Coinbase Might Reduce Its Fees In the Future
North America’s biggest exchange, Coinbase, charges some of the highest transaction fees to purchase and trade the asset class on its platform. They might come down in the future. Or, at least, that is what CEO Brian Armstrong hinted at in a CNBC interview. According to him, margin compression was a natural consequence of a growing ecosystem. “I do think there’s going to be margin compression, eventually it has to happen at some point because everything that we’re building, you know, others, eventually you’re going to build it and it’ll become a little bit more commoditized,” he said.
A commoditized marketplace to trade cryptocurrencies is not good for Coinbase’s balance sheet, which derives most of its revenues from transaction fees. Competitors like Binance are already turning on the heat with zero commission trading. Armstrong told CNBC that it is pivoting towards subscription and revenues as an alternate source of revenue.
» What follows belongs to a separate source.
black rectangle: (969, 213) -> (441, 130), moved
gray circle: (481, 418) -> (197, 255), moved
For tech conglomerates like Apple, subscription and services translate to a suite of products, like Apple TV and Apple music, that users can subscribe to on their platform. Coinbase’s core product is its cryptocurrency exchange. In the last couple of years, it has introduced many other services, such as staking, that contribute to its bottom line. Its launch of non-fungible tokens or NFTs was a damp squib but Armstrong has not given up on them. He says it takes two years to get a product market fit and that their foray will turn around eventually.
Meanwhile, the stock is becoming a playground for shorts investors. Short interest in the stock peaked recently. Famed investor Jim Chanos, who had earlier shorted Tesla, came on CNBC yesterday to make his case that Coinbase was overvalued. [That’s not exactly new news considering the situation in crypto].
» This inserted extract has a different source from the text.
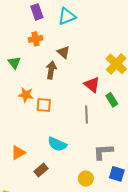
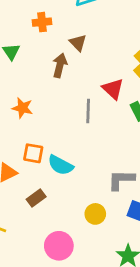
orange star: (26, 95) -> (22, 108), moved
orange square: (44, 105) -> (33, 153), moved
gray line: (87, 115) -> (88, 111), moved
Will the Coinbase stock undergo its own winter in parallel with the one in crypto? In the short term, at least, yes. But investors can expect a brief thaw in that winter next month when Ethereum, the world’s second most valuable blockchain, shifts to a Proof of Stake (PoS) system that will drastically cut down its energy consumption and make it scalable for future uses. JP Morgan analyst Kenneth Worthington stated recently in a note that Coinbase could generate $650 million in additional revenue from its staking offering after Ethereum’s transition. This is because the numbers for Ethereum’s ether are expected to go down after the event and its yield from staking is expected to increase.